Jeff shrugged. “Is she so important to you that you are concerned with her good opinion? Really?” There was a humorous and ironic note to the question; he knew Weyman’s history with women and sensed that Jennie was not much different than the other very pretty, very venal women he attracted.

“Not the way you mean, no,” said Weyman. “I wish you didn’t see through me quite so easily. Probably just as well that we have a trip like this. If we didn’t, God alone knows how difficult things might get with Jennie.”

Jeff studied his colleague. “Are you seriously involved with her?”

“No,” he admitted bluntly. “But it’s getting to be a little bit boring, all this independence and no-strings fun.”

“It doesn’t hurt so much when you lose it,” Jeff pointed out as gently as he could; his wife had died along with sixty-five others in a train wreck caused by terrorists, and though it was more than four years since it happened, his grief was still strong in him. He had stopped blaming himself for not being with her, and had almost forgiven her for being in Greece on her way to Bulgaria, and therefore in danger. “I beg your pardon?” he said, realizing that Weyman had spoken to him.

“I said I’m calling upstairs to get plane reservations. How early is too early for you?” Weyman held his receiver tucked between his ear and shoulder while he reached for one of his memo sheets.

“I wouldn’t like to have to leave before six; anytime after that would be all right.” He wanted to get back to his office and telephone Doctor Maximillian Klausen in Portland, to inform him of his plans, and to find out what more he could about the disease in Klausen’s report.

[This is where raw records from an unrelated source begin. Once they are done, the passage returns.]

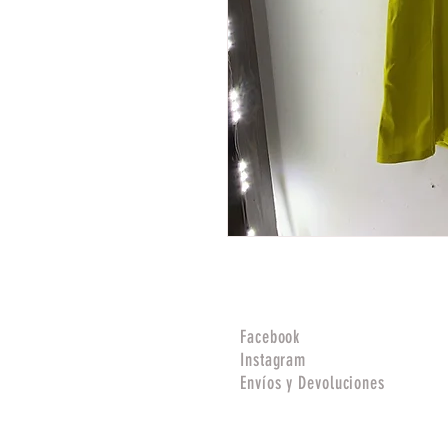
Facebook
Instagram
Envíos y Devoluciones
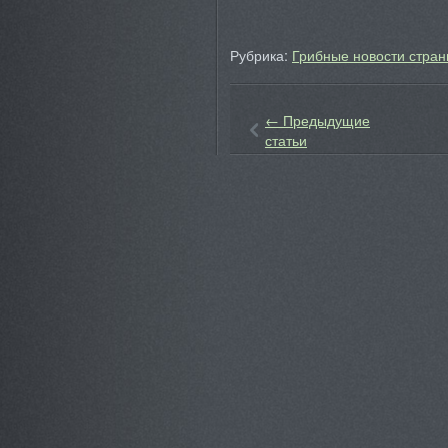
Рубрика:
Грибные новости стран
←
Предыдущие
статьи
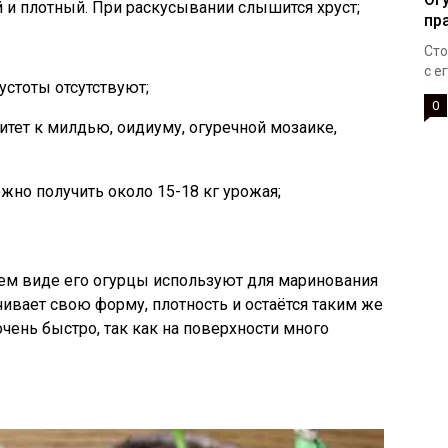
 и плотный. При раскусывании слышится хруст;
пр
Сто
с е
устоты отсутствуют;
0
тет к милдью, оидиуму, огуречной мозаике,
жно получить около 15-18 кг урожая;
ем виде его огурцы используют для маринования
чивает свою форму, плотность и остаётся таким же
чень быстро, так как на поверхности много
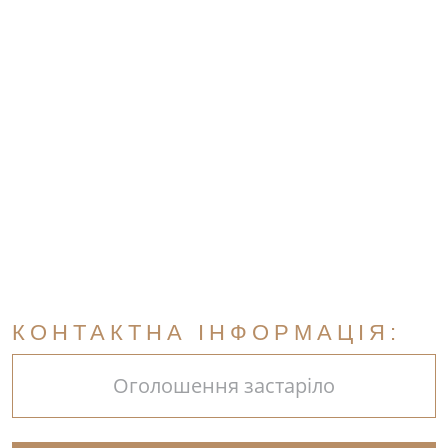
КОНТАКТНА ІНФОРМАЦІЯ:
Оголошення застаріло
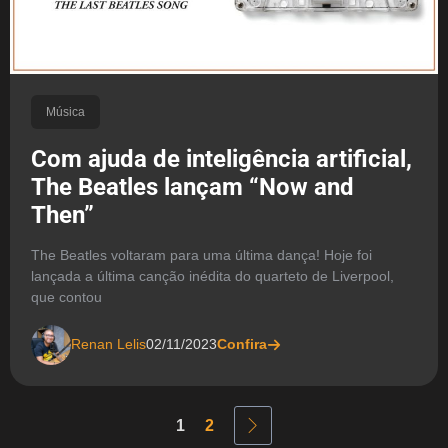
Música
Com ajuda de inteligência artificial,
The Beatles lançam “Now and
Then”
The Beatles voltaram para uma última dança! Hoje foi
lançada a última canção inédita do quarteto de Liverpool,
que contou
Renan Lelis
02/11/2023
Confira
1
2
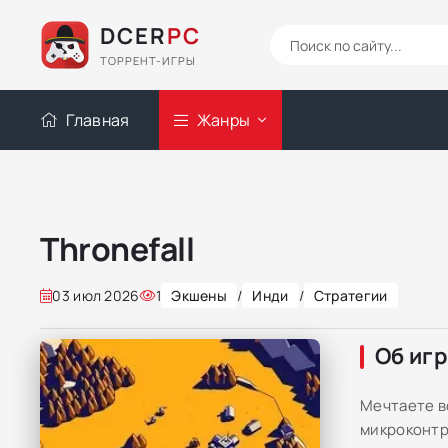
DCER
PC
ТОРРЕНТ-ИГРЫ
Главная
Жанры
Thronefall
03 июл 2026
1
Экшены
/
Инди
/
Стратегии
Об иг
Мечтаете в
микроконтр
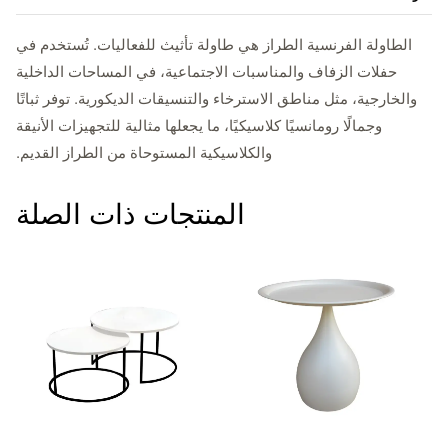
الطاولة الفرنسية الطراز هي طاولة تأثيث للفعاليات. تُستخدم في
حفلات الزفاف والمناسبات الاجتماعية، في المساحات الداخلية
والخارجية، مثل مناطق الاسترخاء والتنسيقات الديكورية. توفر ثباتًا
وجمالًا رومانسيًا كلاسيكيًا، ما يجعلها مثالية للتجهيزات الأنيقة
والكلاسيكية المستوحاة من الطراز القديم.
المنتجات ذات الصلة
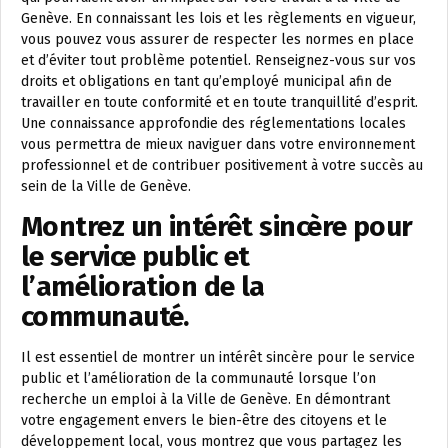
Genève. En connaissant les lois et les règlements en vigueur,
vous pouvez vous assurer de respecter les normes en place
et d’éviter tout problème potentiel. Renseignez-vous sur vos
droits et obligations en tant qu’employé municipal afin de
travailler en toute conformité et en toute tranquillité d’esprit.
Une connaissance approfondie des réglementations locales
vous permettra de mieux naviguer dans votre environnement
professionnel et de contribuer positivement à votre succès au
sein de la Ville de Genève.
Montrez un intérêt sincère pour
le service public et
l’amélioration de la
communauté.
Il est essentiel de montrer un intérêt sincère pour le service
public et l’amélioration de la communauté lorsque l’on
recherche un emploi à la Ville de Genève. En démontrant
votre engagement envers le bien-être des citoyens et le
développement local, vous montrez que vous partagez les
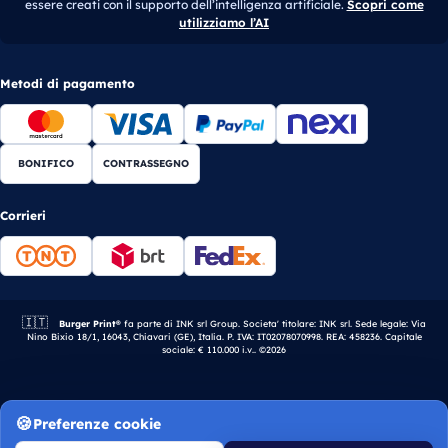
essere creati con il supporto dell’intelligenza artificiale.
Scopri come
utilizziamo l’AI
Metodi di pagamento
BONIFICO
CONTRASSEGNO
Corrieri
🇮🇹
Azienda italiana.
Burger Print®
fa parte di INK srl Group. Societa' titolare: INK srl. Sede legale: Via
Nino Bixio 18/1, 16043, Chiavari (GE), Italia. P. IVA: IT02078070998. REA: 458236. Capitale
sociale: € 110.000 i.v.. ©2026
Preferenze cookie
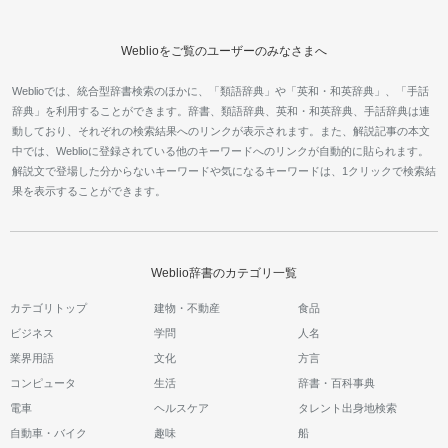
Weblioをご覧のユーザーのみなさまへ
Weblioでは、統合型辞書検索のほかに、「類語辞典」や「英和・和英辞典」、「手話
辞典」を利用することができます。辞書、類語辞典、英和・和英辞典、手話辞典は連
動しており、それぞれの検索結果へのリンクが表示されます。また、解説記事の本文
中では、Weblioに登録されている他のキーワードへのリンクが自動的に貼られます。
解説文で登場した分からないキーワードや気になるキーワードは、1クリックで検索結
果を表示することができます。
Weblio辞書のカテゴリ一覧
カテゴリトップ
建物・不動産
食品
ビジネス
学問
人名
業界用語
文化
方言
コンピュータ
生活
辞書・百科事典
電車
ヘルスケア
タレント出身地検索
自動車・バイク
趣味
船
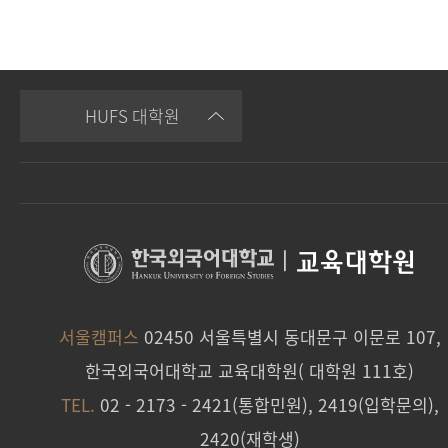
HUFS 대학원
|
교육대학원
서울캠퍼스
02450 서울특별시 동대문구 이문로 107,
한국외국어대학교 교육대학원( 대학원 111호)
TEL.
02 - 2173 - 2421(통합민원), 2419(입학문의),
2420(재학생)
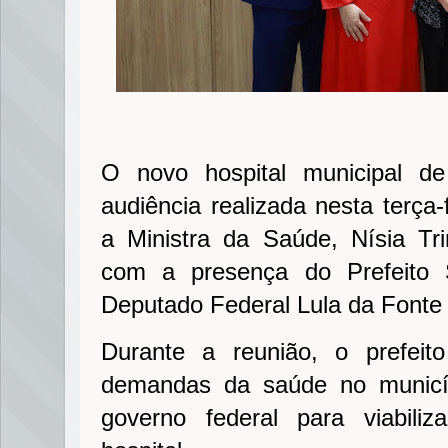
O novo hospital municipal d
audiência realizada nesta terça-
a Ministra da Saúde, Nísia Tr
com a presença do Prefeito 
Deputado Federal Lula da Font
Durante a reunião, o prefeito
demandas da saúde no municíp
governo federal para viabili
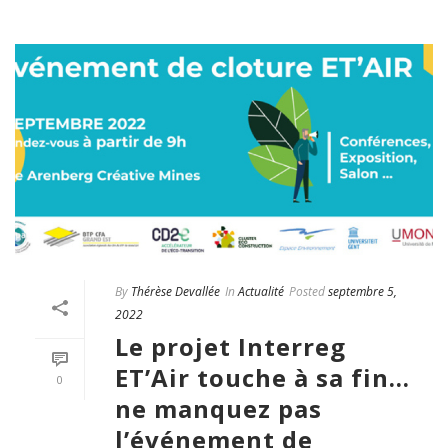
By
Thérèse Devallée
In
Actualité
Posted
septembre 5,
2022
Le projet Interreg
ET’Air touche à sa fin…
0
ne manquez pas
l’événement de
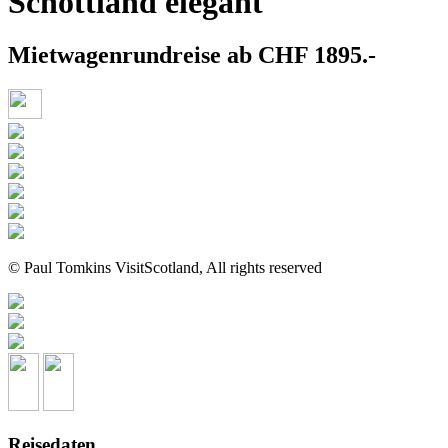
Schottland elegant
Mietwagenrundreise ab CHF 1895.-
© Paul Tomkins VisitScotland, All rights reserved
Reisedaten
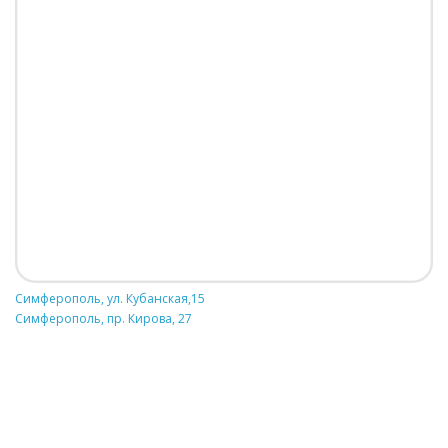
Симферополь, ул. Кубанская,15
Симферополь, пр. Кирова, 27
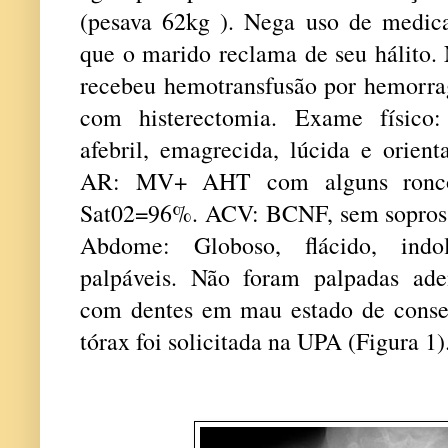
(pesava 62kg ). Nega uso de medic
que o marido reclama de seu hálit
recebeu hemotransfusão por hemorrag
com histerectomia. Exame físico:
afebril, emagrecida, lúcida e orien
AR: MV+ AHT com alguns roncos
Sat02=96%. ACV: BCNF, sem sopro
Abdome: Globoso, flácido, indol
palpáveis. Não foram palpadas ade
com dentes em mau estado de conse
tórax foi solicitada na UPA (Figura 1)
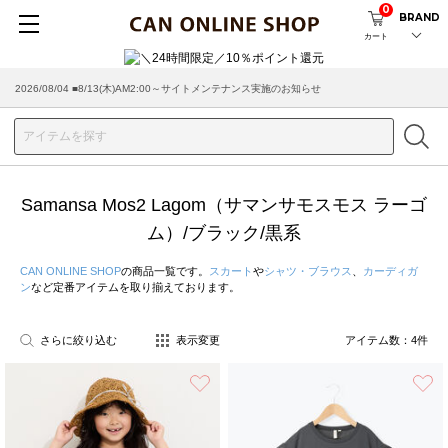
0
BRAND
カート
2026/08/04 ■8/13(木)AM2:00～サイトメンテナンス実施のお知らせ
Samansa Mos2 Lagom（サマンサモスモス ラーゴ
ム）/ブラック/黒系
CAN ONLINE SHOP
の商品一覧です。
スカート
や
シャツ・ブラウス
、
カーディガ
ン
など定番アイテムを取り揃えております。
さらに絞り込む
表示変更
アイテム数：
4
件
お気に入り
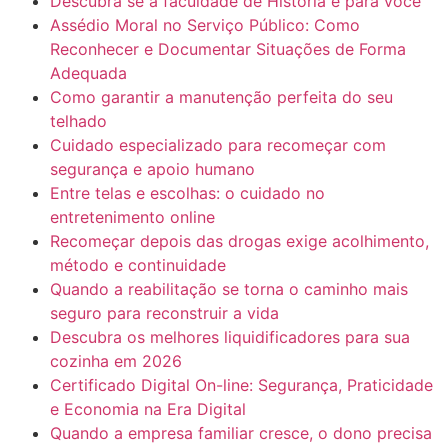
Descubra se a faculdade de História é para você
Assédio Moral no Serviço Público: Como
Reconhecer e Documentar Situações de Forma
Adequada
Como garantir a manutenção perfeita do seu
telhado
Cuidado especializado para recomeçar com
segurança e apoio humano
Entre telas e escolhas: o cuidado no
entretenimento online
Recomeçar depois das drogas exige acolhimento,
método e continuidade
Quando a reabilitação se torna o caminho mais
seguro para reconstruir a vida
Descubra os melhores liquidificadores para sua
cozinha em 2026
Certificado Digital On-line: Segurança, Praticidade
e Economia na Era Digital
Quando a empresa familiar cresce, o dono precisa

“Okay.” Weyman spoke rapidly to the coordinator, and promised to hang on while arrangements were made. “That’s one to San Diego and one to Portland, Oregon, honey,” he said, speaking with great care. “San Diego’s in California.” Whatever the coordinator said in reply made him grin.

“I’ll be in my office,” said Jeff. “Let me know what the schedule is as soon as you know.” He rose and left the room, his things slung under his arm in a haphazard way.

It took three different tries, but Jeff finally reached Klausen at the pathology laboratory of the Portland Center for the Study of Environmental Medicine. “Doctor Klausen?” he began tentatively, “this is Doctor Taji with the Environmental Division of the National Center for Disease Control in Atlanta.”

“Oh: hello, Doctor . . .”

“Taji,” he repeated. “We have your reports and we’re very concerned. I was hoping you might be willing to tell me anything more you’ve learned since you filed your report. If your first indications are typical of the disease, there may be some very real trouble coming.”

“I can’t help agreeing with you,” said Klausen with an edge to his words. “I’m helping in an autopsy of the most recent victim—female, aged seventeen. And it appears that her cousin also has the disease.”

“I’m very sorry to hear that,” said Jeff, so quietly that Klausen held back any sharp rejoinder he might have offered if Jeff’s response had been glib.

“So am I,” said Klausen. “The prognosis is pretty grim.”

“I gathered that from your report,” said Jeff. “And that’s one of the reasons I’m going to be flying out to Portland tomorrow. I don’t know what time I’ll arrive, but I hope to be there before noon, since I will have the time advantage with me. Perhaps you’d be willing to spare me some of your time around one in the afternoon?” He did not want to push Klausen, for he sensed the strain the Oregon doctor was under, but at the same time he knew that if he did not press, more crucial time could be lost. “I want to spend time in Seattle as well, but since the reports originated with you, I’m hoping—”

“Fine; one o’clock will be fine. And I’ll be happy to make time to go with you to Seattle. I want to see what they’ve got firsthand.”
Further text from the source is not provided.